# diff eq help

• Jul 12th 2007, 06:57 PM
suki0918
diff eq help
Find the particular solution of the differential equation: y" - 4y' + 4y = e^(2x)?

I'm not sure what to do b/c I get 0 for A?? Can someone help, this is what I had so far:

Y(x) = Ae^2x
Y'(x) = 2Ae^2x
Y"(x) = 4Ae^2x

So... 4Ae^2x - 8Ae^2x + 4Ae^2x = e^2x
Which becomes 0 = e^2x

and then I'm stumped...
• Jul 12th 2007, 07:29 PM
galactus
Have you ever used Variation of Parameters?.

$m^{2}-4m+4=0, \;\ (m-2)^{2}=0$

$y_{c}=C_{1}e^{2x}+C_{2}xe^{2x}$

$y_{1}=e^{2x}, \;\ y_{2}=xe^{2x}$

$W=\begin{vmatrix}e^{2x}&xe^{2x}\\2e^{2x}&2xe^{2x}+ e^{2x}\end{vmatrix}=e^{4x}$

$W_{1}=\begin{vmatrix}0&xe^{2x}\\e^{2x}&2xe^{2x}+e^ {2x}\end{vmatrix}=-xe^{4x}$

$W_{2}=\begin{vmatrix}e^{2x}&0\\2e^{2x}&e^{2x}\end{ vmatrix}=e^{4x}$

$u'_{1}=\frac{W_{1}}{W}=-x$

$u'_{2}=\frac{W_{2}}{W}=1$

$\int{-x}dx=\frac{-x^{2}}{2}$

$\int{1}dx=x$

$y_{p}=(\frac{-x^{2}}{2})e^{2x}+(x)xe^{2x}=\frac{x^{2}e^{2x}}{2}$

$y=y_{c}+y_{p}=C_{1}e^{2x}+C_{2}xe^{2x}+\frac{x^{2} e^{2x}}{2}$

$y=\left(\frac{x^{2}}{2}+C_{1}+C_{2}x\right)e^{2x}$

Whew, it's time for beddy-bye:D
• Jul 12th 2007, 08:13 PM
ThePerfectHacker
Quote:

Originally Posted by suki0918
Find the particular solution of the differential equation: y" - 4y' + 4y = e^(2x)?

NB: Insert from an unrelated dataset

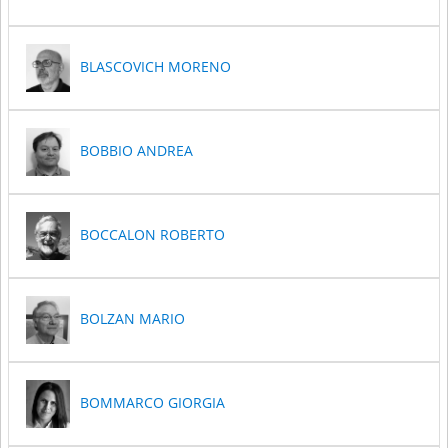
BLASCOVICH MORENO
BOBBIO ANDREA
BOCCALON ROBERTO
BOLZAN MARIO
BOMMARCO GIORGIA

Galactus used Variation of Parameters.

Another method is to use Method of Undetermined Coefficients.

The general solution is $y=C_1 e^{2x}+C_2xe^{2x}$

Since the RHS has $e^{2x}$ we look for a solution of the form $y=Ae^{2x}$. But that is among the solutions! So we multiply by $x$ to look for a solution of the form $y=Axe^{2x}$. But that is also among the solutions! So we look for a solution of the form $y=Ax^2e^{2x}$.
• Jul 12th 2007, 08:32 PM
servantes135
TPH,
Why didn't you use "Thou shall not covet anothers work as thine own"?
Lol verry funny though I must tell that to my Catholic friends.